The annual LexisNexis® Risk Solutions Auto Insurance Trends Report explores how trends in U.S. consumer auto insurance shopping, driving violations, claims frequency and severity, vehicle safety features and more are impacting the auto insurance policy lifecycle from quote to underwriting to claims.
Throughout 2022, U.S. auto insurance carriers continued to navigate a precarious mixture of increased costs, limited vehicle sales, rising accident severity and regulatory pushback on proposed rate increases, setting the market on a collision course away from profitability.
The 2023 report examines key trends from the previous year and offers insights to help insurers make better business decisions now – and into the future.
Claims Severity Rose in 2022
Every claims parameter percentage increased during 2022, following the upward trend that began when people got back on the roads as the pandemic shutdowns subsided in 2020.
Here are two notable statistics from our report.
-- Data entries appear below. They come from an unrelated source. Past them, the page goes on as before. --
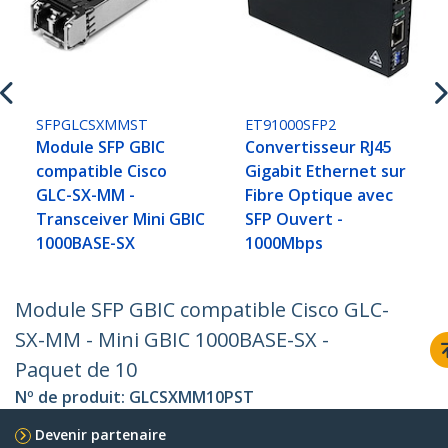
SFPGLCSXMMST
ET91000SFP2
Module SFP GBIC
Convertisseur RJ45
compatible Cisco
Gigabit Ethernet sur
GLC-SX-MM -
Fibre Optique avec
Transceiver Mini GBIC
SFP Ouvert -
1000BASE-SX
1000Mbps
Module SFP GBIC compatible Cisco GLC-
SX-MM - Mini GBIC 1000BASE-SX -
Paquet de 10
Nº de produit:
GLCSXMM10PST
Devenir partenaire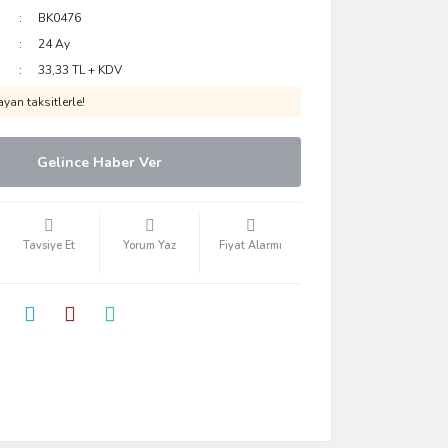
BK0476
24 Ay
33,33 TL + KDV
yan taksitlerle!
Gelince Haber Ver
Tavsiye Et
Yorum Yaz
Fiyat Alarmı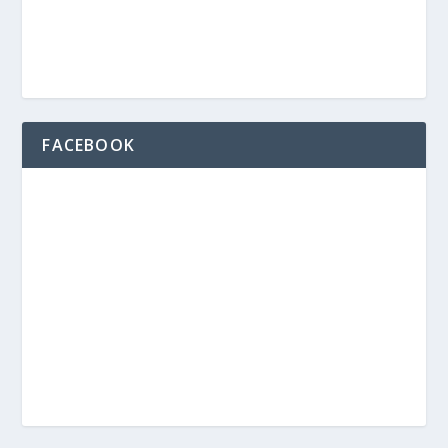
FACEBOOK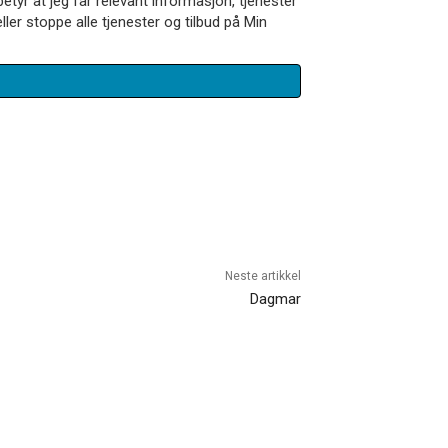
betyr at jeg får relevant informasjon, tjenester
ler stoppe alle tjenester og tilbud på Min
Neste artikkel
Dagmar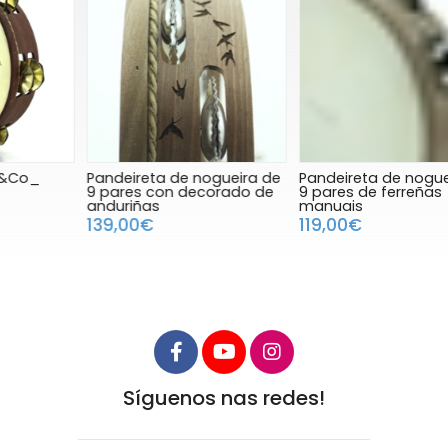
Pandeireta de nogueira de
Pandeireta de nogueira de
P
9 pares con decorado de
9 pares de ferreñas
anduriñas
manuais
r
139,00€
119,00€
Síguenos nas redes!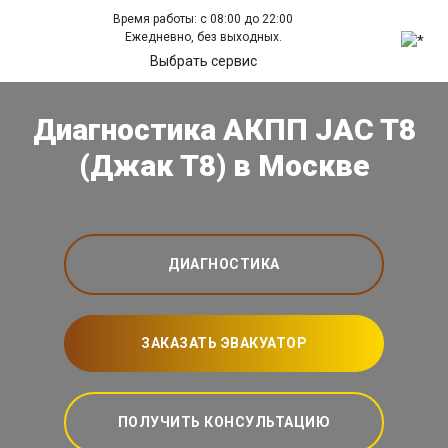
Время работы: с 08:00 до 22:00
Ежедневно, без выходных.
Выбрать сервис
Диагностика АКПП JAC T8
(Джак Т8) в Москве
ДИАГНОСТИКА
ЗАКАЗАТЬ ЭВАКУАТОР
ПОЛУЧИТЬ КОНСУЛЬТАЦИЮ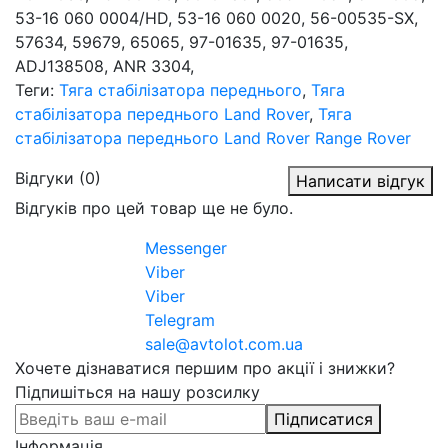
53-16 060 0004/HD, 53-16 060 0020, 56-00535-SX,
57634, 59679, 65065, 97-01635, 97-01635,
ADJ138508, ANR 3304,
Теги:
Тяга стабілізатора переднього
,
Тяга
стабілізатора переднього Land Rover
,
Тяга
стабілізатора переднього Land Rover Range Rover
Відгуки (0)
Написати відгук
Відгуків про цей товар ще не було.
Messenger
Viber
Viber
Telegram
sale@avtolot.com.ua
Хочете дізнаватися першим про акції і знижки?
Підпишіться на нашу розсилку
Підписатися
Інформація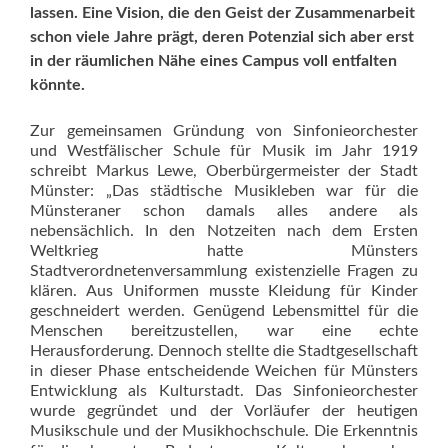
lassen. Eine Vision, die den Geist der Zusammenarbeit
schon viele Jahre prägt, deren Potenzial sich aber erst
in der räumlichen Nähe eines Campus voll entfalten
könnte.
Zur gemeinsamen Gründung von Sinfonieorchester
und Westfälischer Schule für Musik im Jahr 1919
schreibt Markus Lewe, Oberbürgermeister der Stadt
Münster: „Das städtische Musikleben war für die
Münsteraner schon damals alles andere als
nebensächlich. In den Notzeiten nach dem Ersten
Weltkrieg hatte Münsters
Stadtverordnetenversammlung existenzielle Fragen zu
klären. Aus Uniformen musste Kleidung für Kinder
geschneidert werden. Genügend Lebensmittel für die
Menschen bereitzustellen, war eine echte
Herausforderung. Dennoch stellte die Stadtgesellschaft
in dieser Phase entscheidende Weichen für Münsters
Entwicklung als Kulturstadt. Das Sinfonieorchester
wurde gegründet und der Vorläufer der heutigen
Musikschule und der Musikhochschule. Die Erkenntnis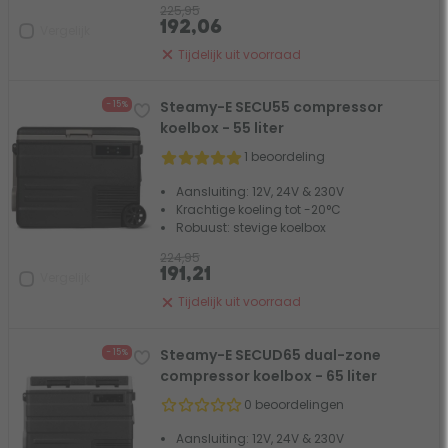
225,95
192,06
Vergelijk
Tijdelijk uit voorraad
Steamy-E SECU55 compressor
- 15%
koelbox - 55 liter
1 beoordeling
Aansluiting: 12V, 24V & 230V
Krachtige koeling tot -20°C
Robuust: stevige koelbox
224,95
191,21
Vergelijk
Tijdelijk uit voorraad
Steamy-E SECUD65 dual-zone
- 15%
compressor koelbox - 65 liter
0 beoordelingen
Aansluiting: 12V, 24V & 230V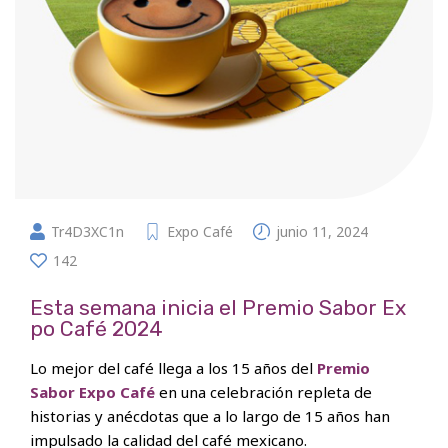
Tr4D3XC1n
Expo Café
junio 11, 2024
142
Esta semana inicia el Premio Sabor Ex
po Café 2024
Lo mejor del café llega a los 15 años del
Premio
Sabor Expo Café
en una celebración repleta de
historias y anécdotas que a lo largo de 15 años han
impulsado la calidad del café mexicano.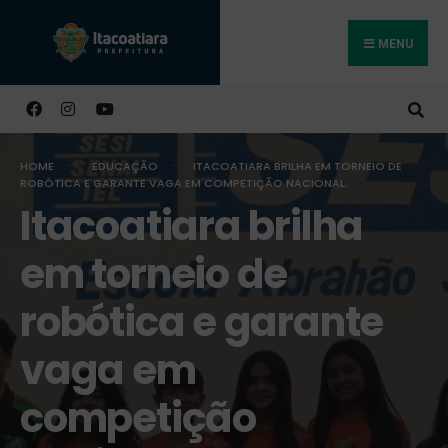
MENU
Buscar
HOME
EDUCAÇÃO
ITACOATIARA BRILHA EM TORNEIO DE
ROBÓTICA E GARANTE VAGA EM COMPETIÇÃO NACIONAL.
Itacoatiara brilha
em torneio de
robótica e garante
vaga em
competição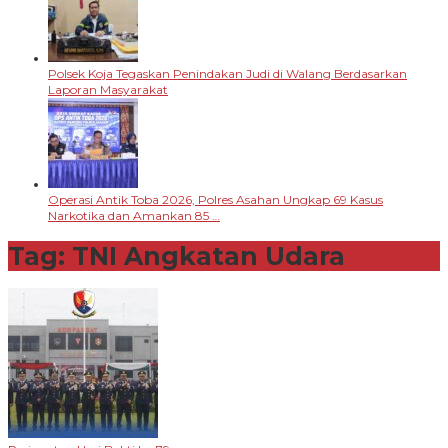
Polsek Koja Tegaskan Penindakan Judi di Walang Berdasarkan
Laporan Masyarakat
Operasi Antik Toba 2026, Polres Asahan Ungkap 69 Kasus
Narkotika dan Amankan 85 …
Tag:
TNI Angkatan Udara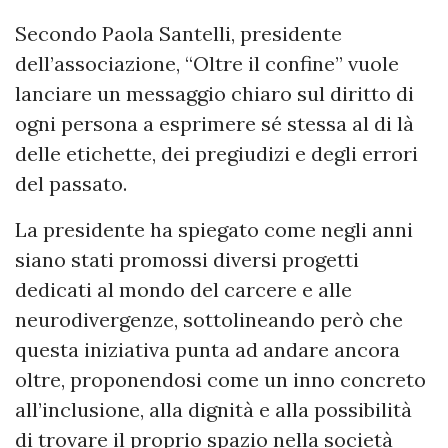
Secondo Paola Santelli, presidente
dell’associazione, “Oltre il confine” vuole
lanciare un messaggio chiaro sul diritto di
ogni persona a esprimere sé stessa al di là
delle etichette, dei pregiudizi e degli errori
del passato.
La presidente ha spiegato come negli anni
siano stati promossi diversi progetti
dedicati al mondo del carcere e alle
neurodivergenze, sottolineando però che
questa iniziativa punta ad andare ancora
oltre, proponendosi come un inno concreto
all’inclusione, alla dignità e alla possibilità
di trovare il proprio spazio nella società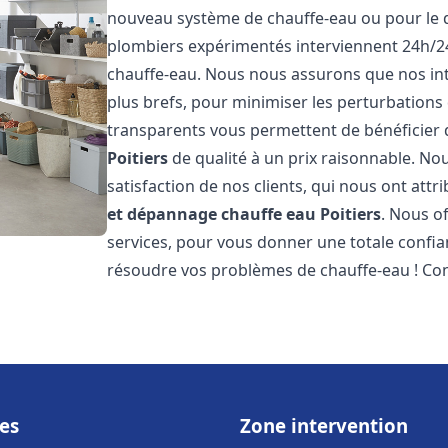
nouveau système de chauffe-eau ou pour le 
plombiers expérimentés interviennent 24h/2
chauffe-eau. Nous nous assurons que nos inte
plus brefs, pour minimiser les perturbations 
transparents vous permettent de bénéficier
Poitiers
de qualité à un prix raisonnable. Nou
satisfaction de nos clients, qui nous ont att
et dépannage chauffe eau
Poitiers
. Nous o
services, pour vous donner une totale confia
résoudre vos problèmes de chauffe-eau ! Co
es
Zone intervention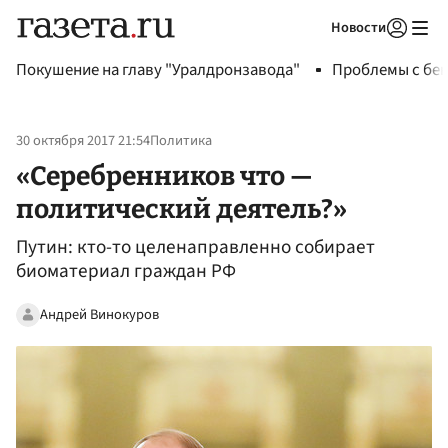
Новости
Авторизоваться
Покушение на главу "Уралдронзавода"
Проблемы с бен
30 октября 2017 21:54
Политика
«Серебренников что —
политический деятель?»
Путин: кто-то целенаправленно собирает
биоматериал граждан РФ
Андрей Винокуров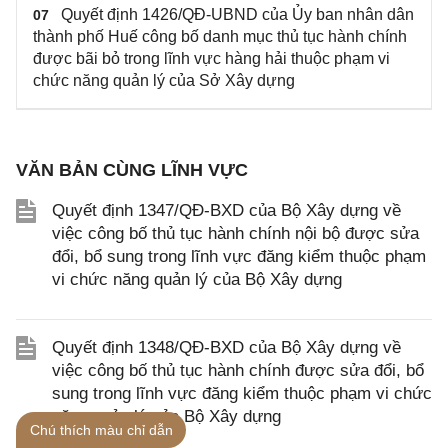
Quyết định 1426/QĐ-UBND của Ủy ban nhân dân
07
thành phố Huế công bố danh mục thủ tục hành chính
được bãi bỏ trong lĩnh vực hàng hải thuộc phạm vi
chức năng quản lý của Sở Xây dựng
VĂN BẢN CÙNG LĨNH VỰC
Quyết định 1347/QĐ-BXD của Bộ Xây dựng về
việc công bố thủ tục hành chính nội bộ được sửa
đổi, bổ sung trong lĩnh vực đăng kiểm thuộc phạm
vi chức năng quản lý của Bộ Xây dựng
Quyết định 1348/QĐ-BXD của Bộ Xây dựng về
việc công bố thủ tục hành chính được sửa đổi, bổ
sung trong lĩnh vực đăng kiểm thuộc phạm vi chức
năng quản lý của Bộ Xây dựng
Chú thích màu chỉ dẫn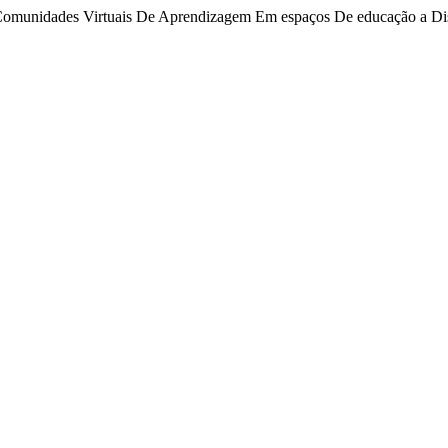
 Comunidades Virtuais De Aprendizagem Em espaços De educação a Di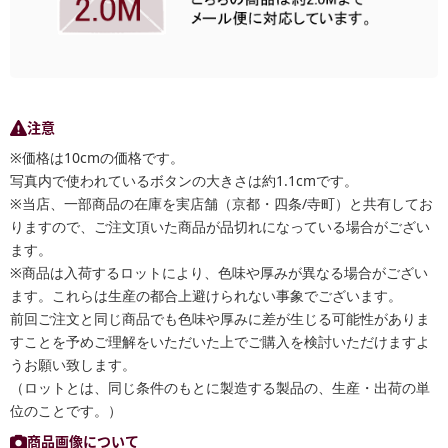
注意
※価格は10cmの価格です。
写真内で使われているボタンの大きさは約1.1cmです。
※当店、一部商品の在庫を実店舗（京都・四条/寺町）と共有してお
りますので、ご注文頂いた商品が品切れになっている場合がござい
ます。
※商品は入荷するロットにより、色味や厚みが異なる場合がござい
ます。これらは生産の都合上避けられない事象でございます。
前回ご注文と同じ商品でも色味や厚みに差が生じる可能性がありま
すことを予めご理解をいただいた上でご購入を検討いただけますよ
うお願い致します。
（ロットとは、同じ条件のもとに製造する製品の、生産・出荷の単
位のことです。）
商品画像について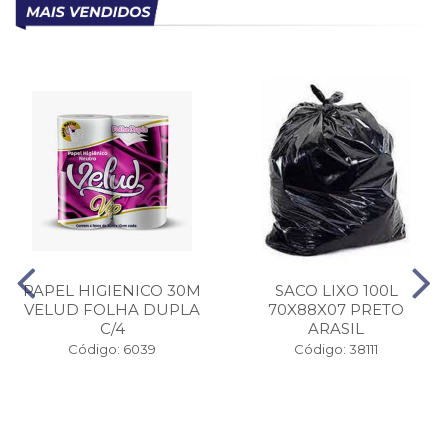
PAPEL HIGIENICO 30M
SACO LIXO 100L
VELUD FOLHA DUPLA
70X88X07 PRETO
C/4
ARASIL
Código: 6039
Código: 38111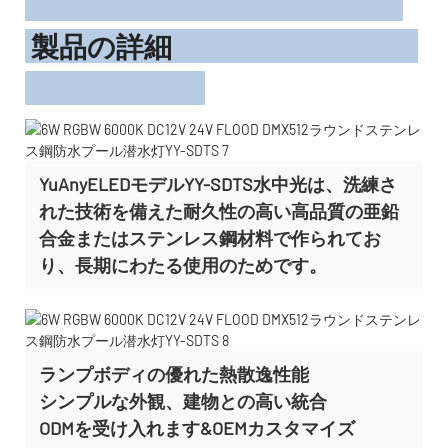
製品の詳細
YuAnyELEDモデルYY-SDTS水中光は、洗練さ
れた技術を備えた耐久性の高い高品質の亜鉛
合金またはステンレス鋼材料で作られてお
り、長期にわたる使用のためです。
ランプボディの優れた熱散逸性能
シンプルな外観、建物との高い統合
ODMを受け入れます&OEMカスタマイズ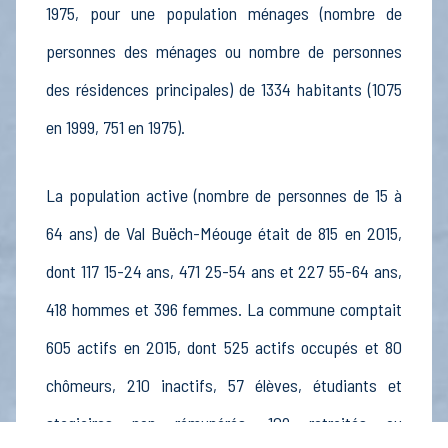
1975, pour une population ménages (nombre de
personnes des ménages ou nombre de personnes
des résidences principales) de 1334 habitants (1075
en 1999, 751 en 1975).
La population active (nombre de personnes de 15 à
64 ans) de Val Buëch-Méouge était de 815 en 2015,
dont 117 15-24 ans, 471 25-54 ans et 227 55-64 ans,
418 hommes et 396 femmes. La commune comptait
605 actifs en 2015, dont 525 actifs occupés et 80
chômeurs, 210 inactifs, 57 élèves, étudiants et
stagiaires non rémunérés, 109 retraités ou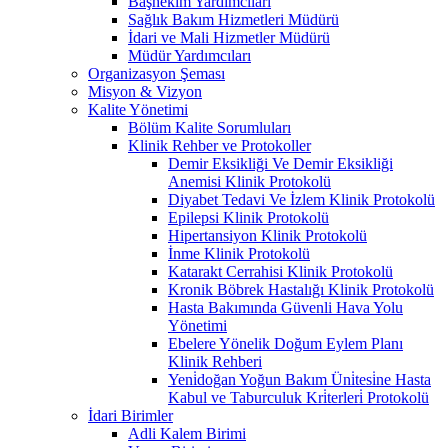
Başhekim Yardımcıları
Sağlık Bakım Hizmetleri Müdürü
İdari ve Mali Hizmetler Müdürü
Müdür Yardımcıları
Organizasyon Şeması
Misyon & Vizyon
Kalite Yönetimi
Bölüm Kalite Sorumluları
Klinik Rehber ve Protokoller
Demir Eksikliği Ve Demir Eksikliği
Anemisi Klinik Protokolü
Diyabet Tedavi Ve İzlem Klinik Protokolü
Epilepsi Klinik Protokolü
Hipertansiyon Klinik Protokolü
İnme Klinik Protokolü
Katarakt Cerrahisi Klinik Protokolü
Kronik Böbrek Hastalığı Klinik Protokolü
Hasta Bakımında Güvenli Hava Yolu
Yönetimi
Ebelere Yönelik Doğum Eylem Planı
Klinik Rehberi
Yeni̇doğan Yoğun Bakım Üni̇tesi̇ne Hasta
Kabul ve Taburculuk Kri̇terleri̇ Protokolü
İdari Birimler
Adli Kalem Birimi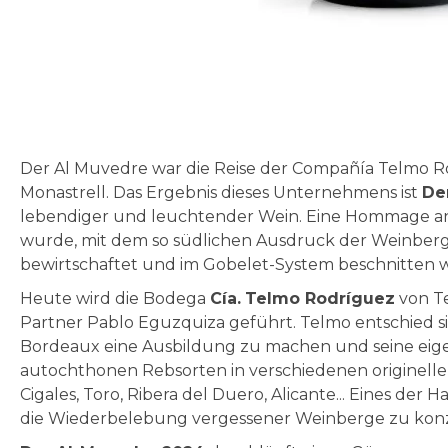
Zum
Anfang
der
Bildgalerie
Der Al Muvedre war die Reise der Compañía Telmo Ro
springen
Monastrell. Das Ergebnis dieses Unternehmens ist
De
lebendiger und leuchtender Wein. Eine Hommage an 
wurde, mit dem so südlichen Ausdruck der Weinberge 
bewirtschaftet und im Gobelet-System beschnitten 
Heute wird die Bodega
Cía.
Telmo Rodríguez
von T
Partner Pablo Eguzquiza geführt. Telmo entschied sic
Bordeaux eine Ausbildung zu machen und seine eige
autochthonen Rebsorten in verschiedenen originelle
Cigales, Toro, Ribera del Duero, Alicante... Eines der 
die Wiederbelebung vergessener Weinberge zu konz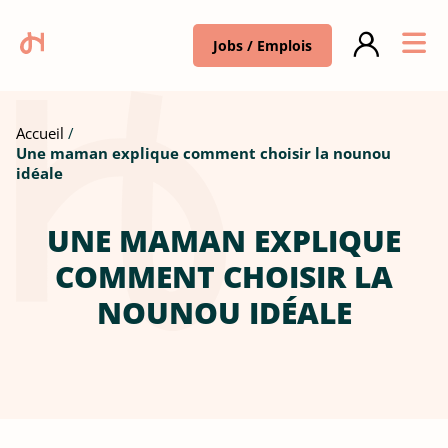
Jobs / Emplois
Accueil
Une maman explique comment choisir la nounou
idéale
UNE MAMAN EXPLIQUE
COMMENT CHOISIR LA
NOUNOU IDÉALE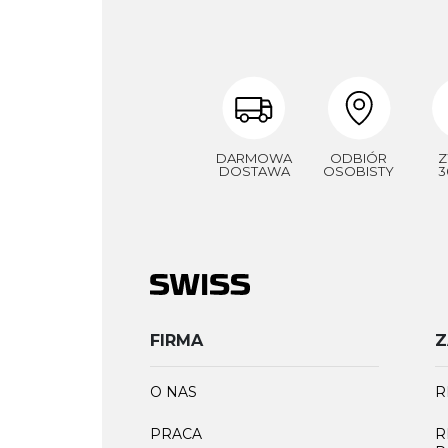
DARMOWA
ODBIÓR
Z
DOSTAWA
OSOBISTY
3
FIRMA
Z
O NAS
R
PRACA
R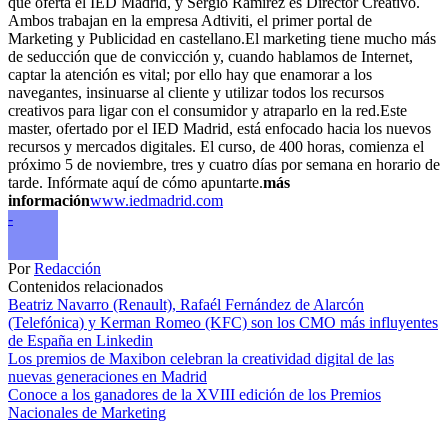
que oferta el IED Madrid, y Sergio Ramírez es Director Creativo.
Ambos trabajan en la empresa Adtiviti, el primer portal de
Marketing y Publicidad en castellano.El marketing tiene mucho más
de seducción que de convicción y, cuando hablamos de Internet,
captar la atención es vital; por ello hay que enamorar a los
navegantes, insinuarse al cliente y utilizar todos los recursos
creativos para ligar con el consumidor y atraparlo en la red.Este
master, ofertado por el IED Madrid, está enfocado hacia los nuevos
recursos y mercados digitales. El curso, de 400 horas, comienza el
próximo 5 de noviembre, tres y cuatro días por semana en horario de
tarde. Infórmate aquí de cómo apuntarte.
más
información
www.iedmadrid.com
-
Por
Redacción
Contenidos relacionados
Beatriz Navarro (Renault), Rafaél Fernández de Alarcón
(Telefónica) y Kerman Romeo (KFC) son los CMO más influyentes
de España en Linkedin
Los premios de Maxibon celebran la creatividad digital de las
nuevas generaciones en Madrid
Conoce a los ganadores de la XVIII edición de los Premios
Nacionales de Marketing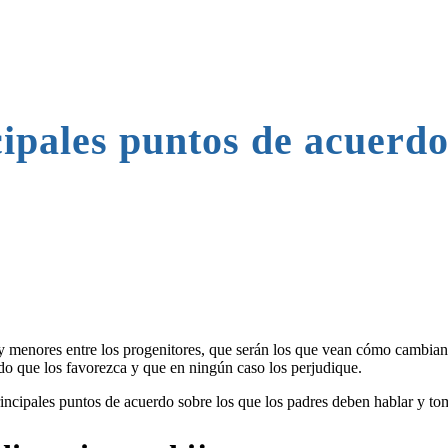
cipales puntos de acuerd
y menores entre los progenitores, que serán los que vean cómo cambian s
rdo que los favorezca y que en ningún caso los perjudique.
ncipales puntos de acuerdo sobre los que los padres deben hablar y tom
Since 2019:
- Bodily Injury and Property Damage severity have increased by 35%
- Collision severity has increased by roughly 40%
These findings directly correlate with the increase in Total Loss claims, which accounted for 27% of Collision claims for the first nine months of 2022―up from 24% for the entirety of 2021. Increases in the number and severity of claims can put pressure on claims units, which are already struggling with staffing shortages.
The good news is, automated solutions that quickly deliver comprehensive claims data directly into your workflow not only help make your adjusters’ lives easier, they help you process claims faster―and that can be a big boost for customer satisfaction.
Because customer satisfaction is a significant focus for claims departments, we sought to better understand the correlation between the customer claims experience and a policy holder’s decision to switch insurers―the ultimate expression of dissatisfaction.
In August of 2022, we surveyed roughly 1,400 customers who had filed a claim within the past 12 months. We asked a series of questions about the claims experience, ranging from the overall process to digital claims filing options and payments. We discovered that a combined 94% of respondents were either very satisfied or somewhat satisfied with their claims experience―67% and 27% respectively. However, we found that just because customers report some level of satisfaction with their claims experience . We found that 33% of respondents still switched insurers or considered switching following their claims experience.
Telematics
Growth expands beyond the Top 10 U.S. insurers
Investment in telematics continues to gradually expand among all insurers, with a growing number expressing interest in exchange-based solutions. That’s good news for consumers of all sizes, who express a very positive sentiment about telematics. Providing the opportunity for a more personalized risk assessment based on driving behavior can only improve the relationship between insurers and customers.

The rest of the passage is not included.